### Stored records
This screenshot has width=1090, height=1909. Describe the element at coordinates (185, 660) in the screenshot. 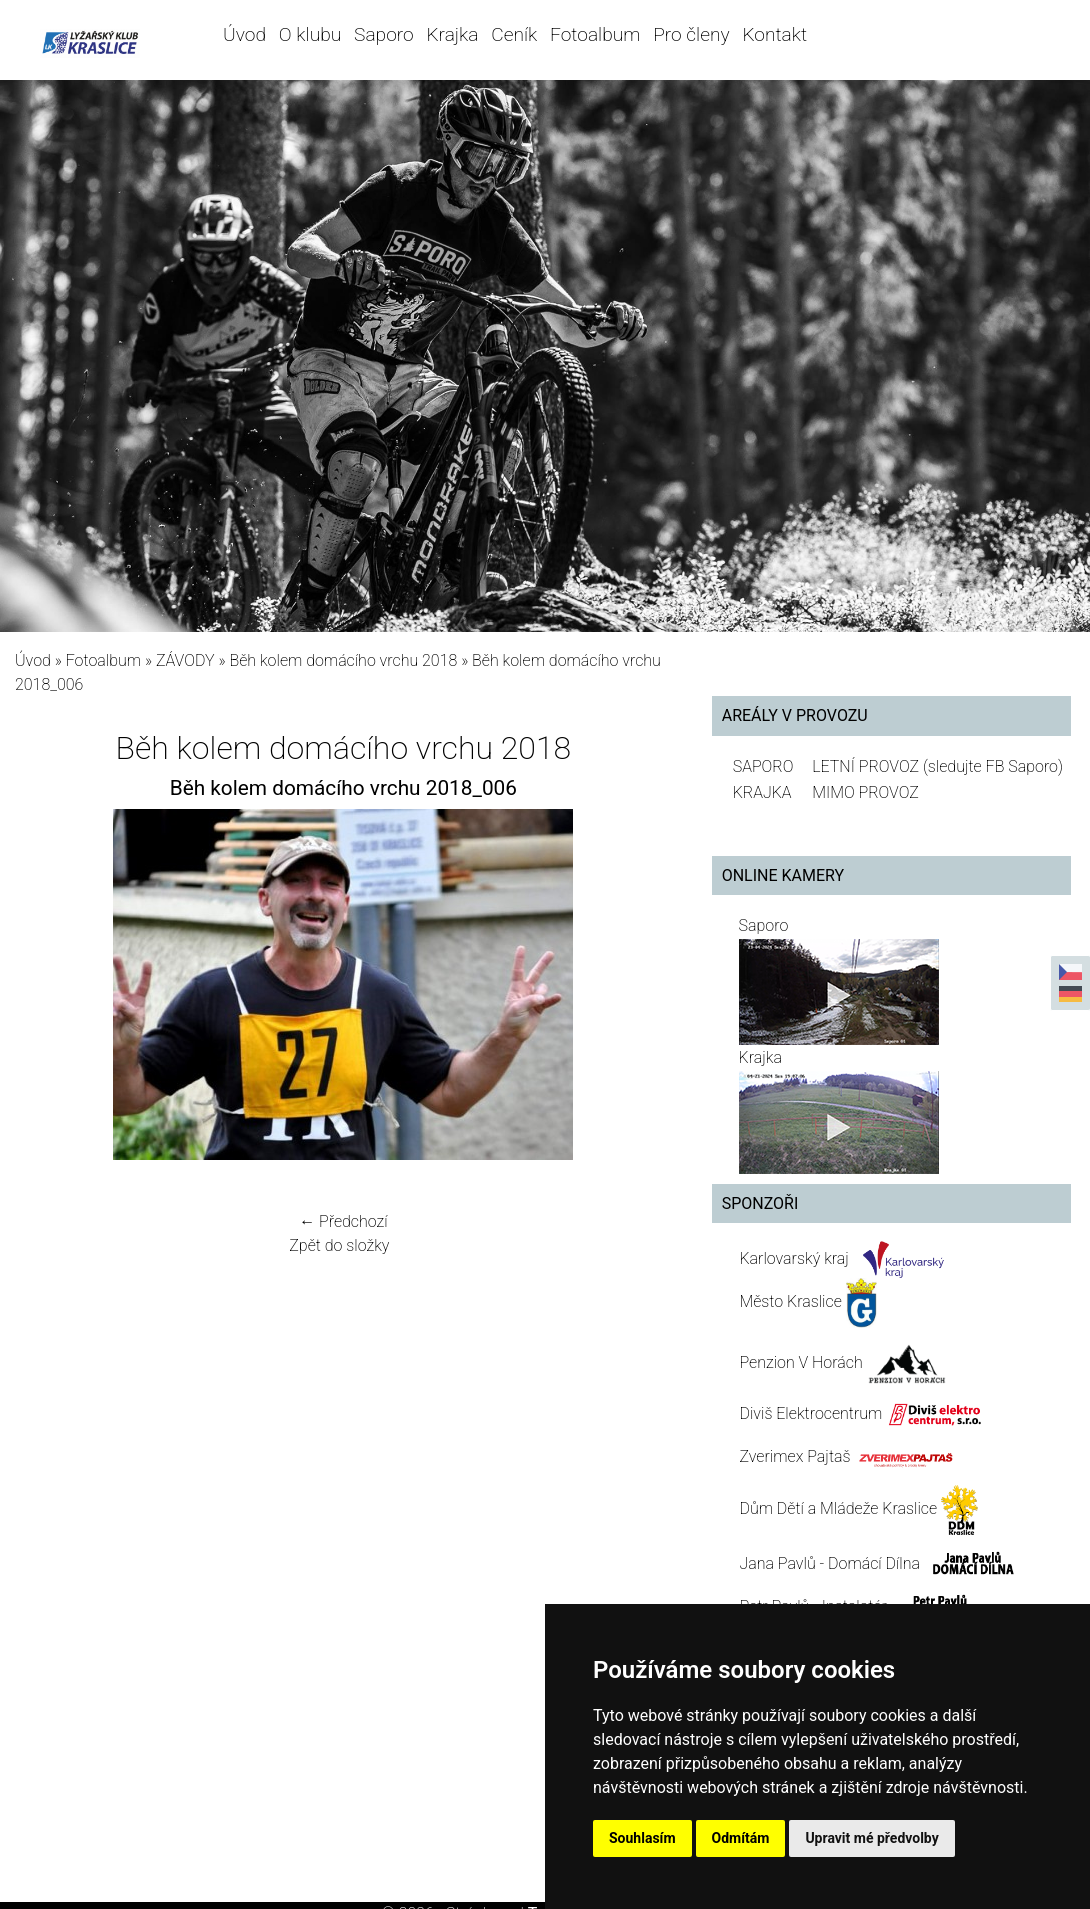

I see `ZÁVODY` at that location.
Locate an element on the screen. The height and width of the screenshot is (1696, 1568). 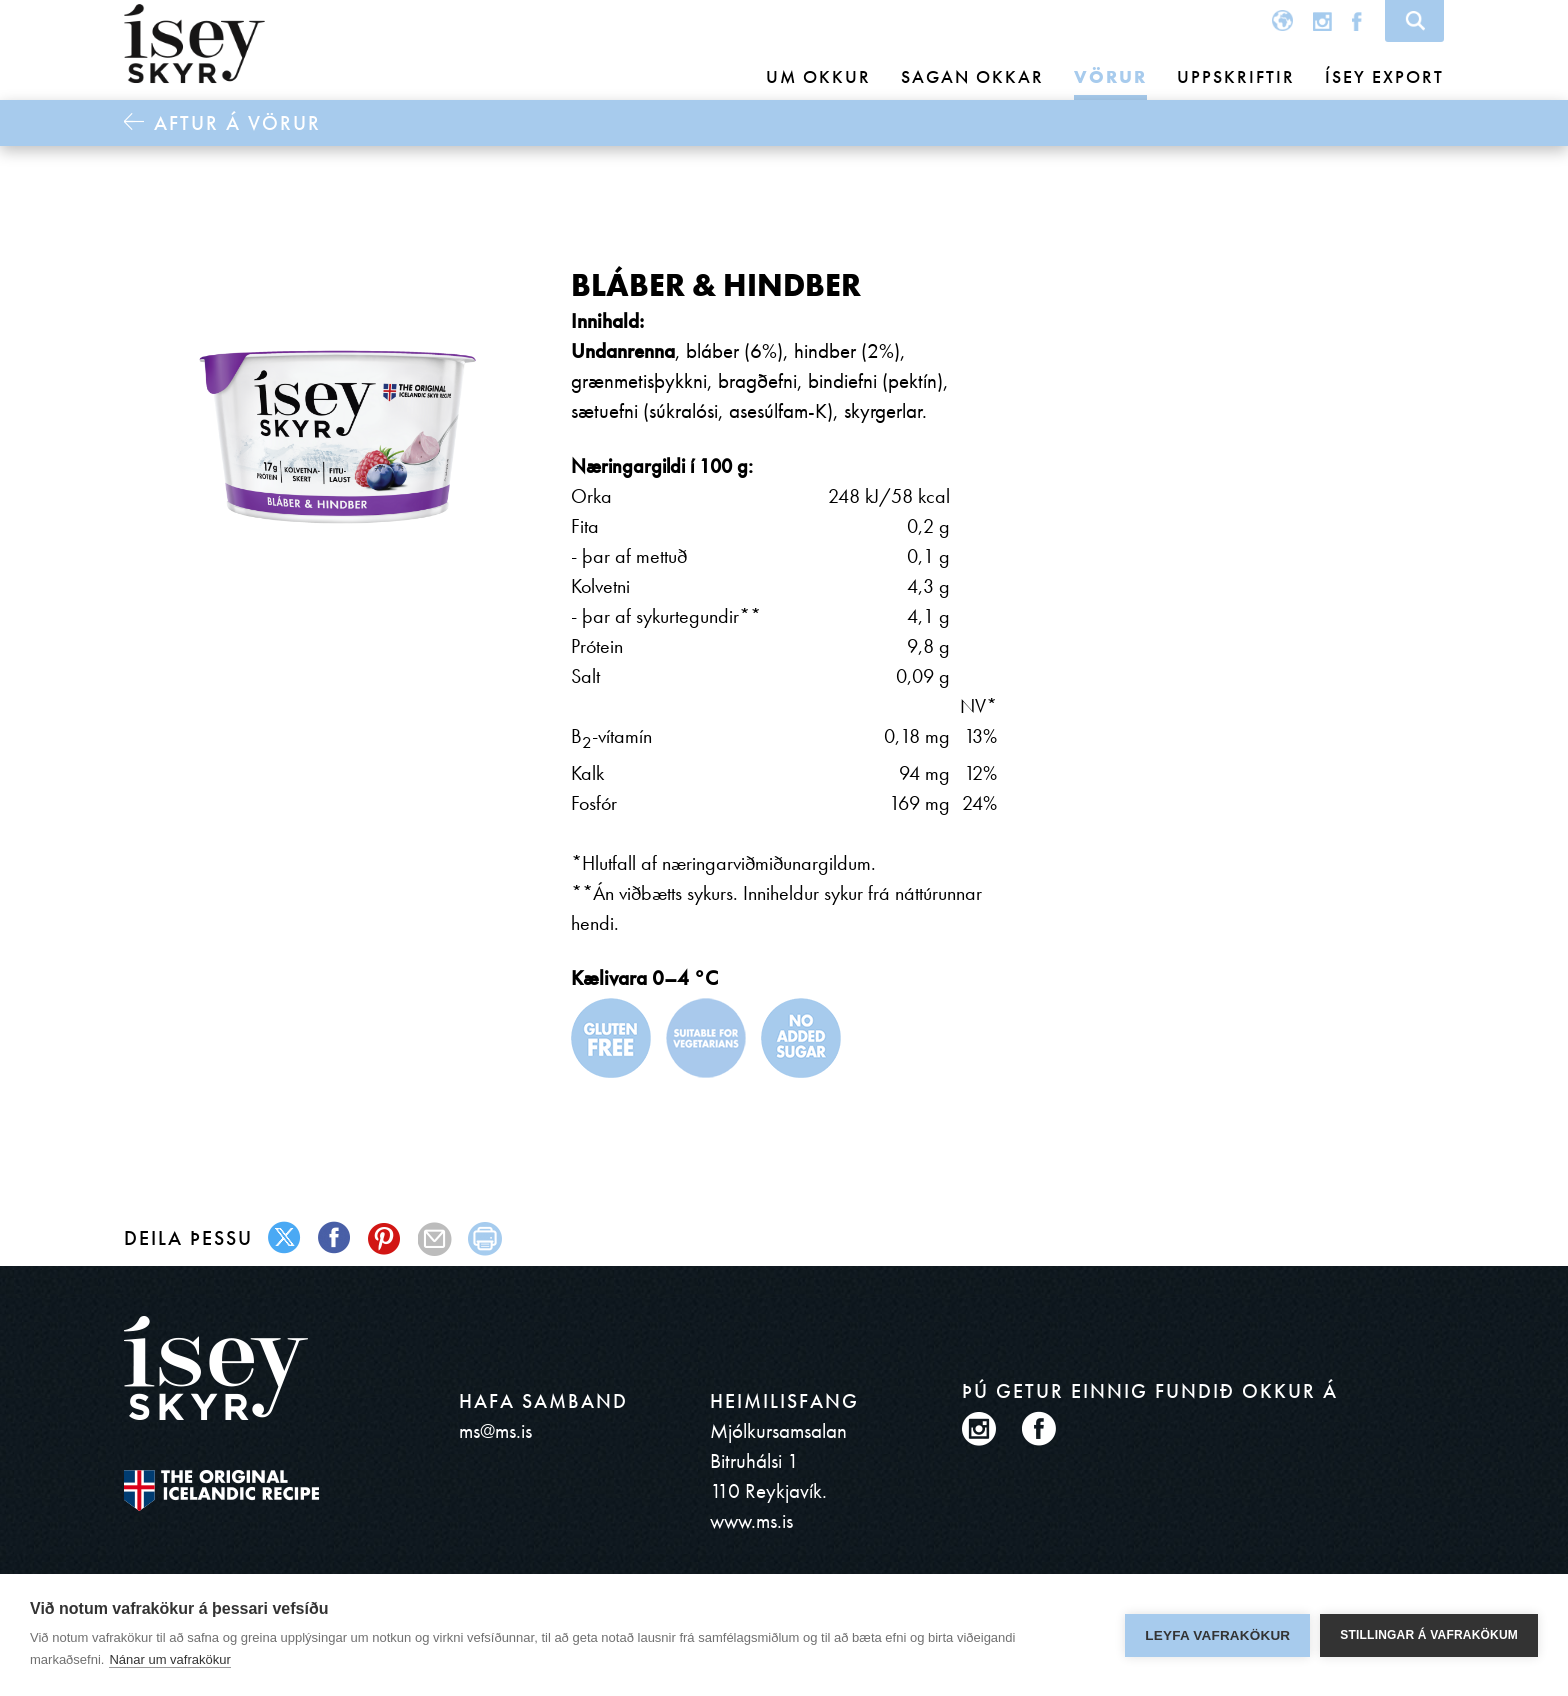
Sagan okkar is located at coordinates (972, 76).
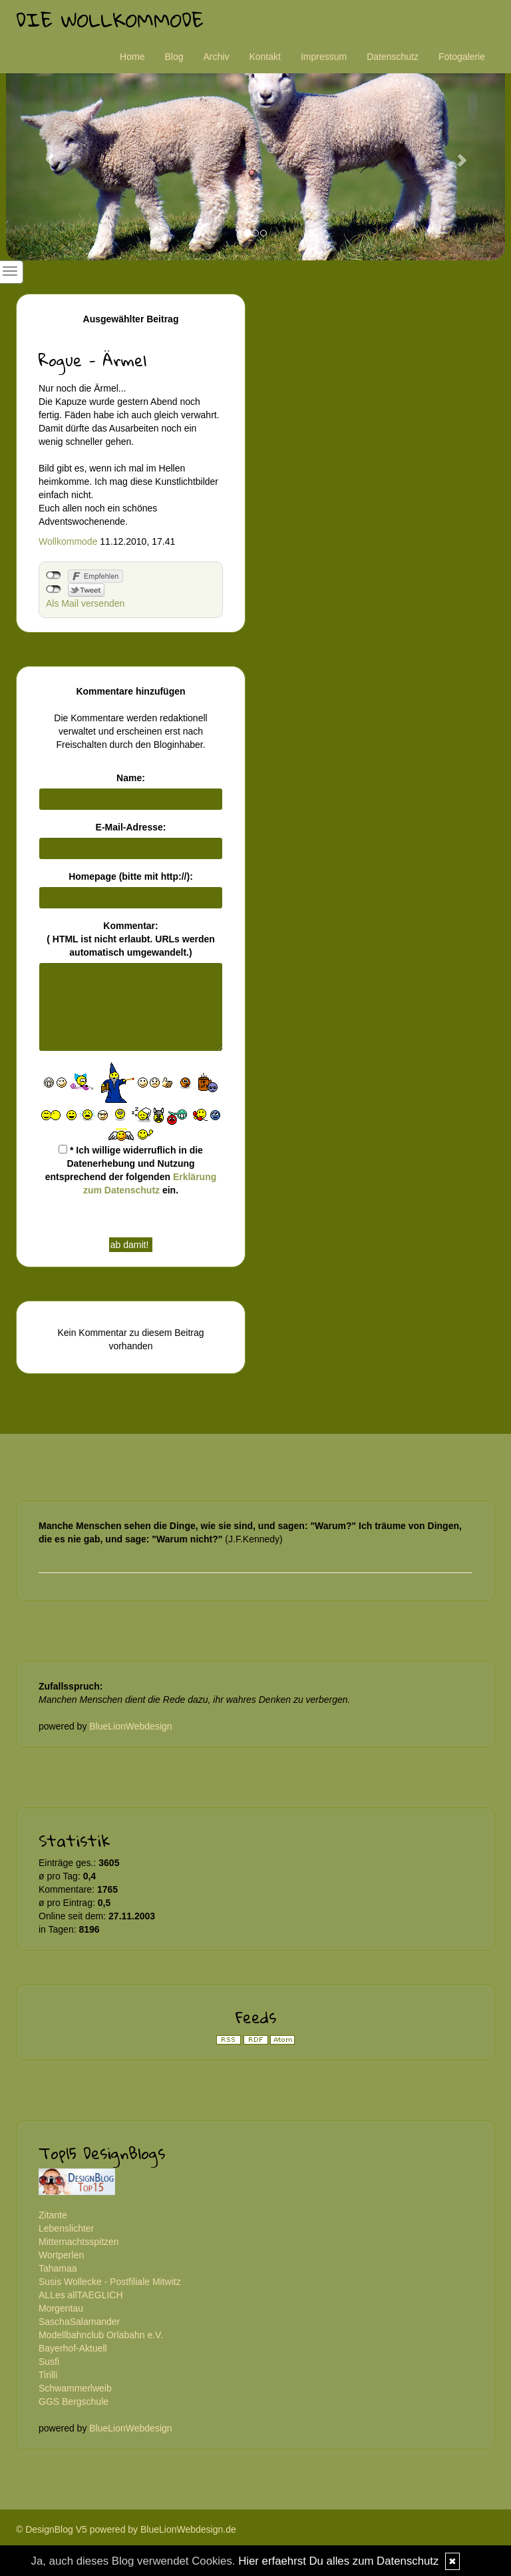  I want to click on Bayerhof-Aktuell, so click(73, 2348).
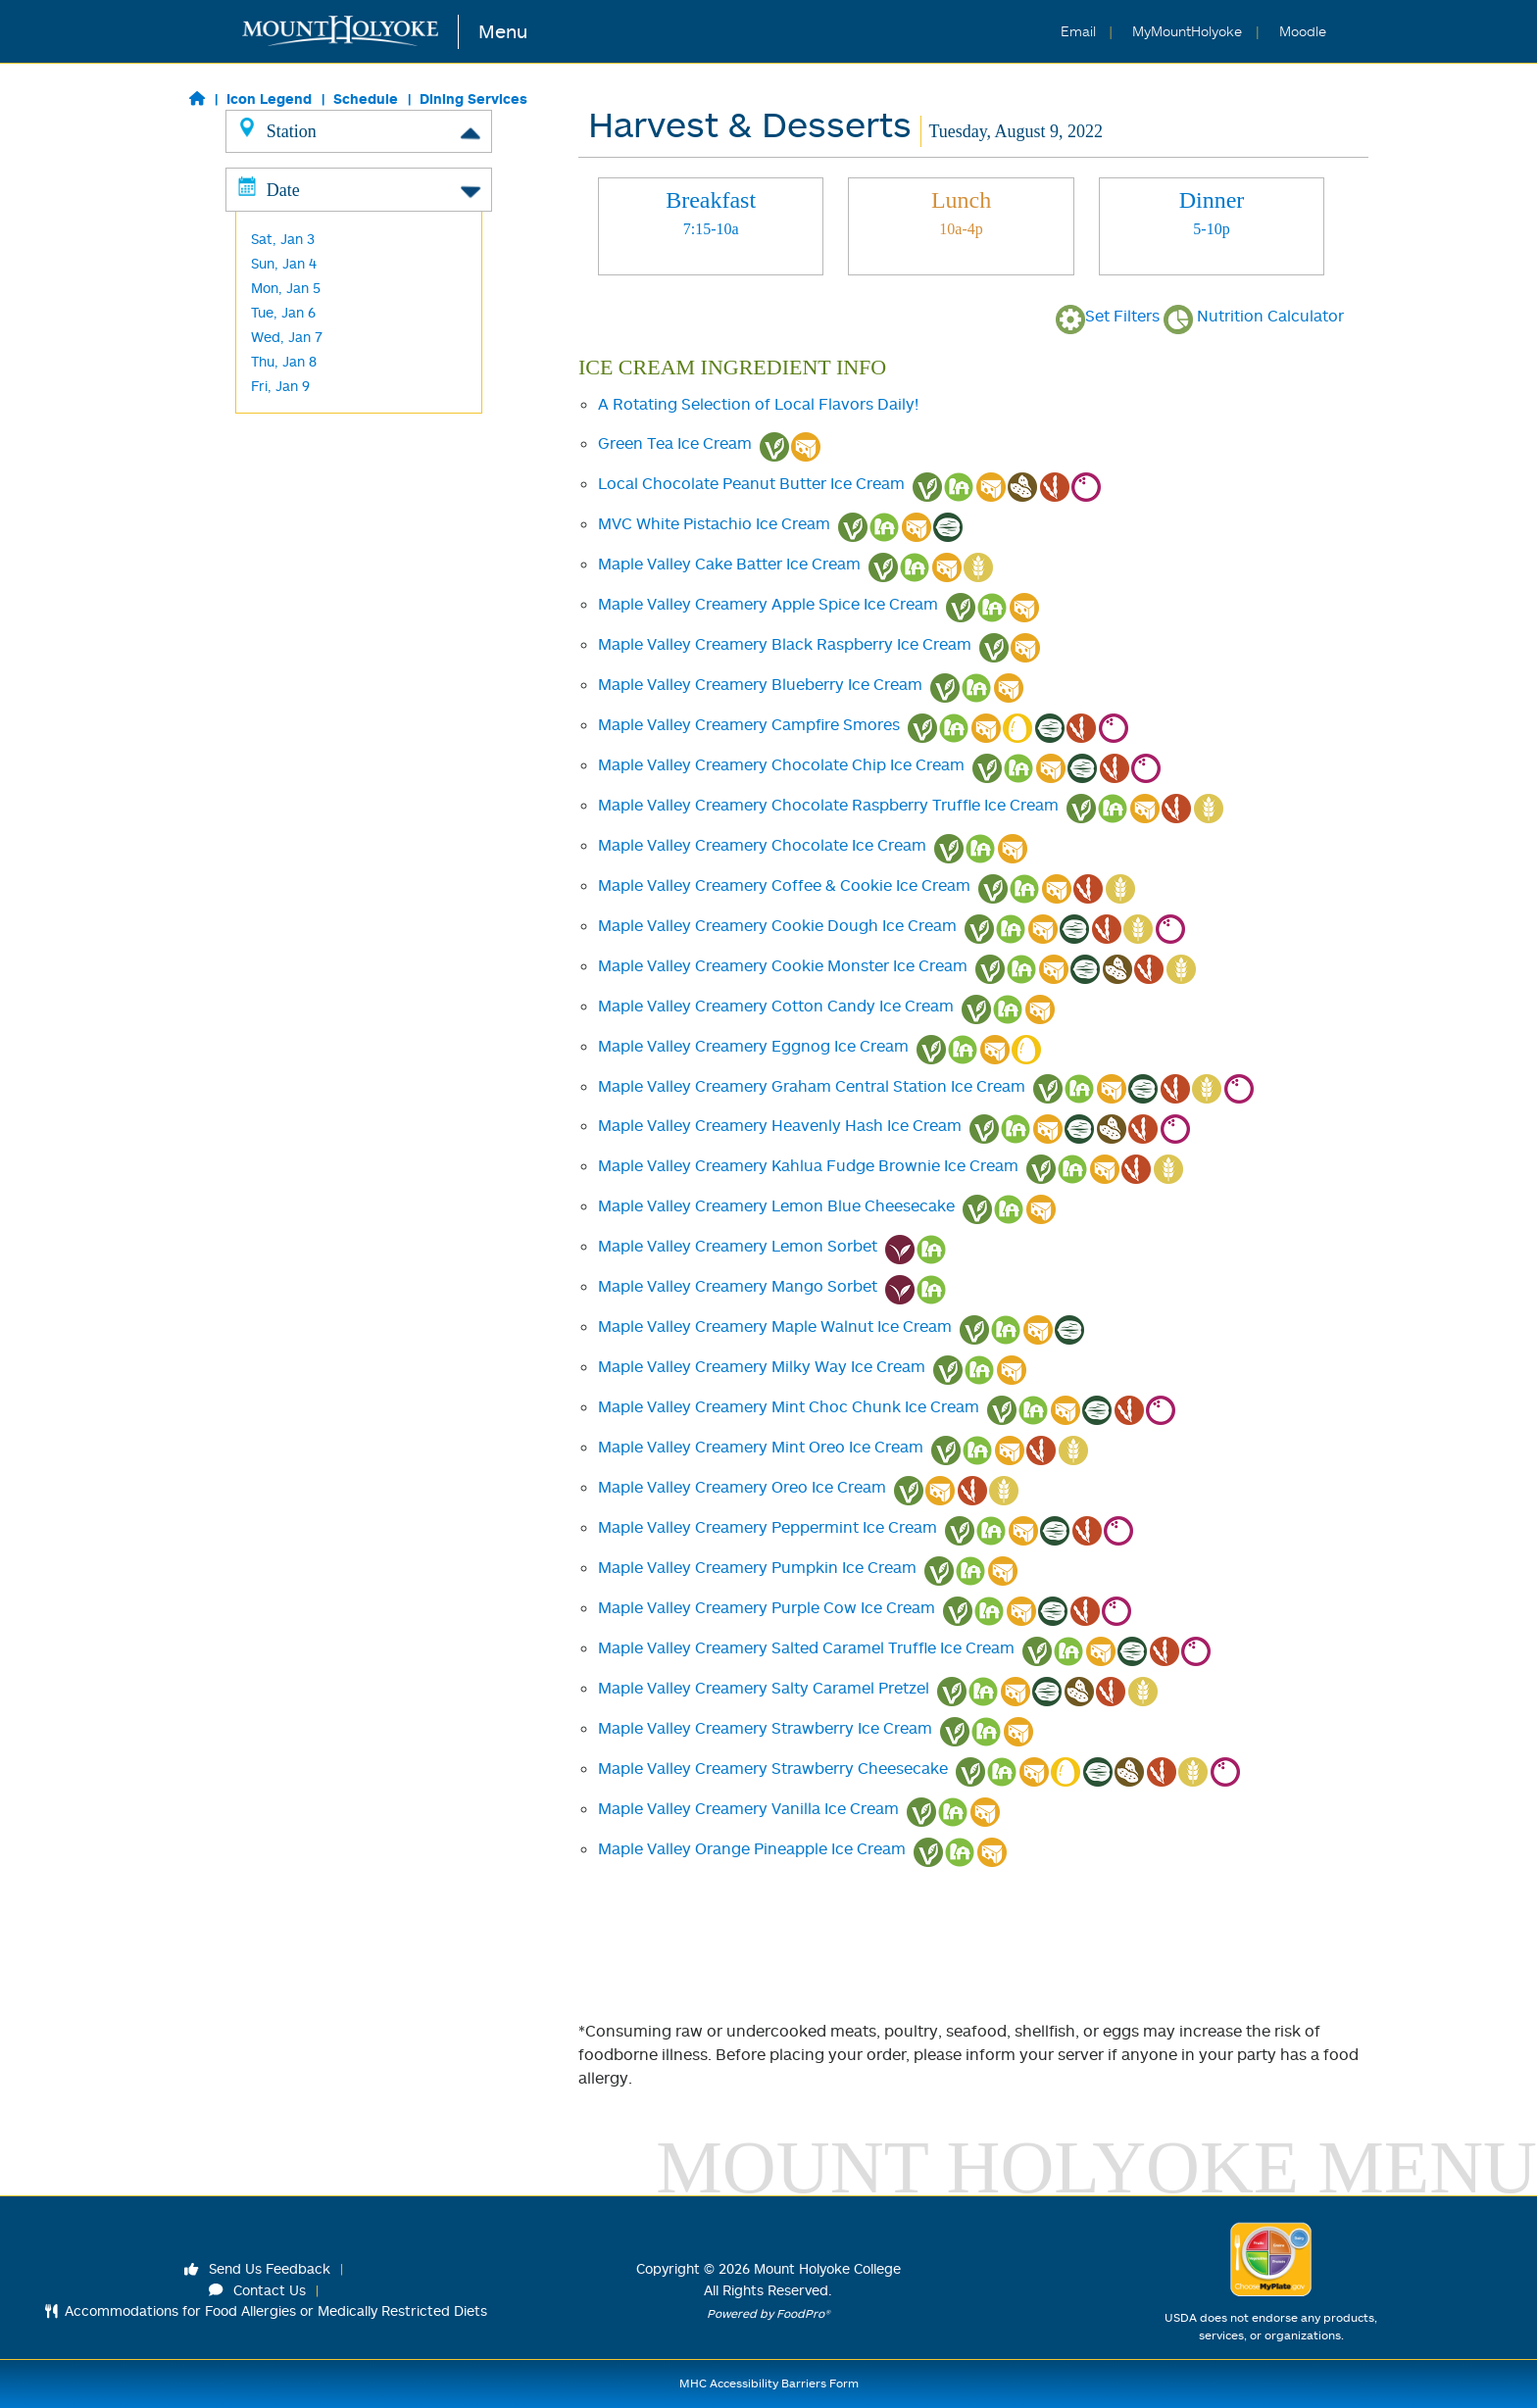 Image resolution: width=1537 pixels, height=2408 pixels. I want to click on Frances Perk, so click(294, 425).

### REQUIRED ACTION
All of the records above should be written out exactly, with the pictures left out.

### OUTPUT FOR THIS EXERCISE
This screenshot has width=1090, height=1909. Describe the element at coordinates (185, 660) in the screenshot. 

I see `ZÁVODY` at that location.
Locate an element on the screen. The height and width of the screenshot is (1696, 1568). 
Sagan okkar is located at coordinates (972, 76).
  I want to click on Bayerhof-Aktuell, so click(73, 2348).
 Image resolution: width=1537 pixels, height=2408 pixels. I want to click on Frances Perk, so click(294, 425).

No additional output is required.